There are, finally, certain positive mistranslations in the King James Version. "Let him be Anathema Maranatha" (I. Cor. 16:22) is a strange blending of Greek and Aramaic, of curse and promise. Ignorance of the terse Aramaic expression Maran-atha ("The Lord comes"; or Marana-tha, "Come, Lord!") has converted a touching watchword of the early church into a meaningless appendix to the apostolic curse. The measures taken by the mariners in Acts 27:40 are quite misrepresented in the King James; it was the anchors, not themselves, that they committed to the sea. "Almost thou persuadest me to be a Christian" (Acts 26:28) is hardly a mistranslation; but it has at least lent itself to misunderstanding and misuse. In I Cor. 13:1 the apostle's metaphor, "I am become sounding brass," has been altered to a simile: "I am become as sounding brass." The expressions "men and brethren" (Acts 13:26; 23:1; 28:17) and "Men, brethren and fathers" (Acts 22:1) misrepresent the force of ANOPES with ADELFOI or ADELFOI KAI PATERES; where, as in ANOPES 'AQHNAIOI, ANOPES imparts a certain courtesy and dignity to the address, but is hardly capable of separate translation.

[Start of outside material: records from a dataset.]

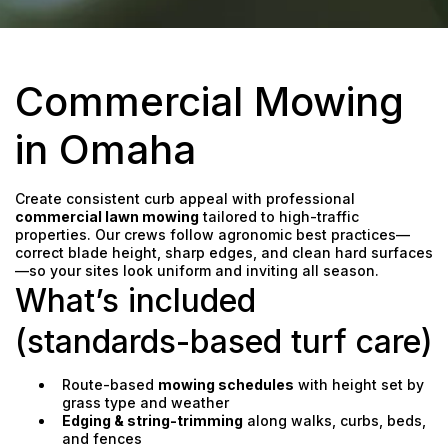
Commercial Mowing
in Omaha
Create consistent curb appeal with professional
commercial lawn mowing
tailored to high-traffic
properties. Our crews follow agronomic best practices—
correct blade height, sharp edges, and clean hard surfaces
—so your sites look uniform and inviting all season.
What’s included
(standards-based turf care)
Route-based
mowing schedules
with height set by
grass type and weather
Edging & string-trimming
along walks, curbs, beds,
and fences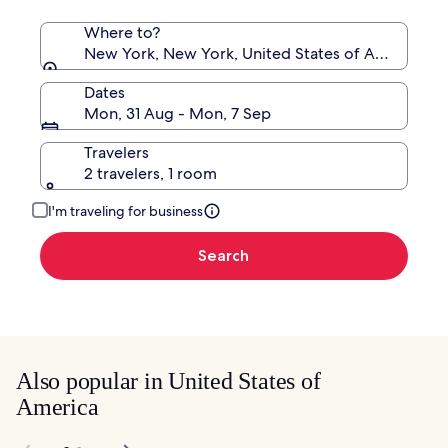
Where to?
New York, New York, United States of America
Dates
Mon, 31 Aug - Mon, 7 Sep
Travelers
2 travelers, 1 room
I'm traveling for business
Search
Also popular in United States of
America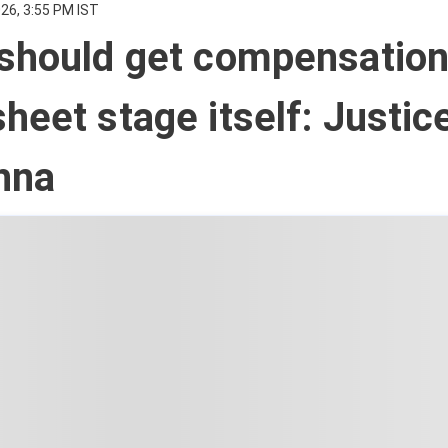
26, 3:55 PM IST
should get compensation
heet stage itself: Justic
hna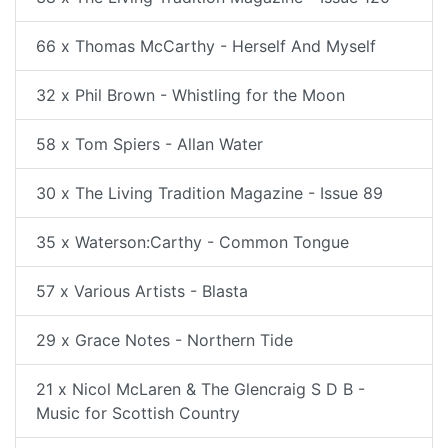
66 x Thomas McCarthy - Herself And Myself
32 x Phil Brown - Whistling for the Moon
58 x Tom Spiers - Allan Water
30 x The Living Tradition Magazine - Issue 89
35 x Waterson:Carthy - Common Tongue
57 x Various Artists - Blasta
29 x Grace Notes - Northern Tide
21 x Nicol McLaren & The Glencraig S D B -
Music for Scottish Country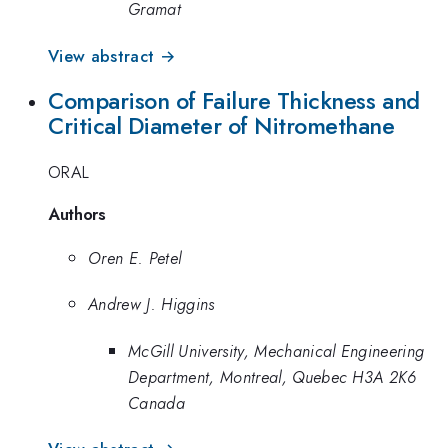
Gramat
View abstract →
Comparison of Failure Thickness and
Critical Diameter of Nitromethane
ORAL
Authors
Oren E. Petel
Andrew J. Higgins
McGill University, Mechanical Engineering
Department, Montreal, Quebec H3A 2K6
Canada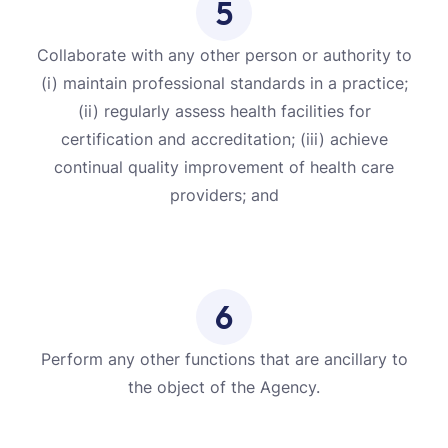
5
Collaborate with any other person or authority to
(i) maintain professional standards in a practice;
(ii) regularly assess health facilities for
certification and accreditation; (iii) achieve
continual quality improvement of health care
providers; and
6
Perform any other functions that are ancillary to
the object of the Agency.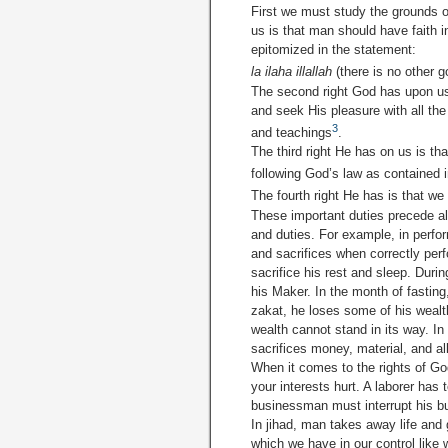
First we must study the grounds o
us is that man should have faith 
epitomized in the statement:
la ilaha illallah
(there is no other 
The second right God has upon us
and seek His pleasure with all the
3
and teachings
.
The third right He has on us is th
following God’s law as contained 
The fourth right He has is that we
These important duties precede all
and duties. For example, in per­fo
and sacrifices when correctly perf
sacrifice his rest and sleep. Duri
his Maker. In the month of fastin
zakat, he loses some of his wealt
wealth cannot stand in its way. In
sacrifices money, material, and all
When it comes to the rights of Go
your interests hurt. A laborer has
businessman must interrupt his b
In jihad, man takes away life and
which we have in our control like 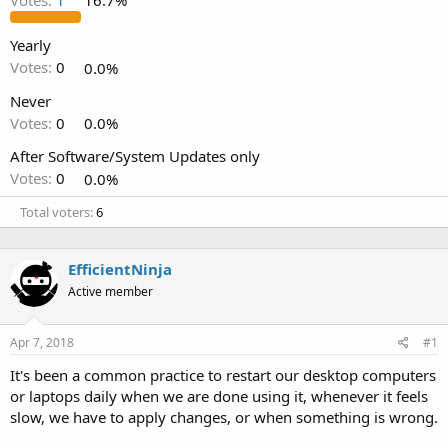
Votes:
1
16.7%
Yearly
Votes:
0
0.0%
Never
Votes:
0
0.0%
After Software/System Updates only
Votes:
0
0.0%
Total voters
6
EfficientNinja
Active member
Apr 7, 2018
#1
It's been a common practice to restart our desktop computers
or laptops daily when we are done using it, whenever it feels
slow, we have to apply changes, or when something is wrong.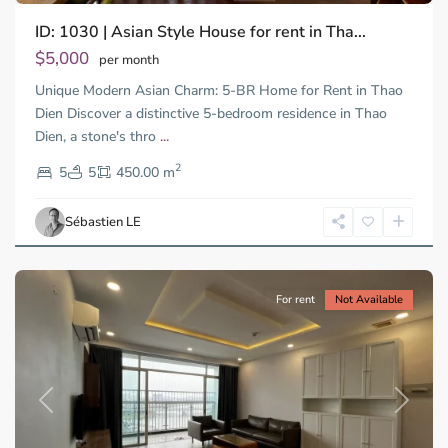
ID: 1030 | Asian Style House for rent in Tha...
$5,000
per month
Unique Modern Asian Charm: 5-BR Home for Rent in Thao
Dien Discover a distinctive 5-bedroom residence in Thao
Dien, a stone's thro
...
Thao
2
Dien,
5
5
450.00 m
Ho
Chi
Sébastien LE
Minh
City
For rent
Not Available
Previous
Next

But it is a needless and a thankless task to point out further small defects in a work so intelligently and thoroughly done. Certainly Greek lexicography and syntax are better understood in 1911 than they were three centuries ago. The genetic study of syntax, with its roots in Sanskrit and its ramifications in Latin and in Byzantine and Modern Greek, has brought substantial results to New Testament study and promises still more. The reduction of classical, biblical, and patristic vocabularies to accessibility through concordances and indices, so fundamental for a scientific lexicography, brilliantly undertaken by Estienne (Stephanus) in the sixteenth century, has only in the last generation been seriously resumed and is hardly more than under way. The papyri and inscriptions are only beginning to be largely drawn upon for biblical research. Without such method and materials in syntax and lexicography it is not strange that the King James translators sometimes stumbled. Rather, it is wonderful that they achieved a version so apt, precise, and lasting.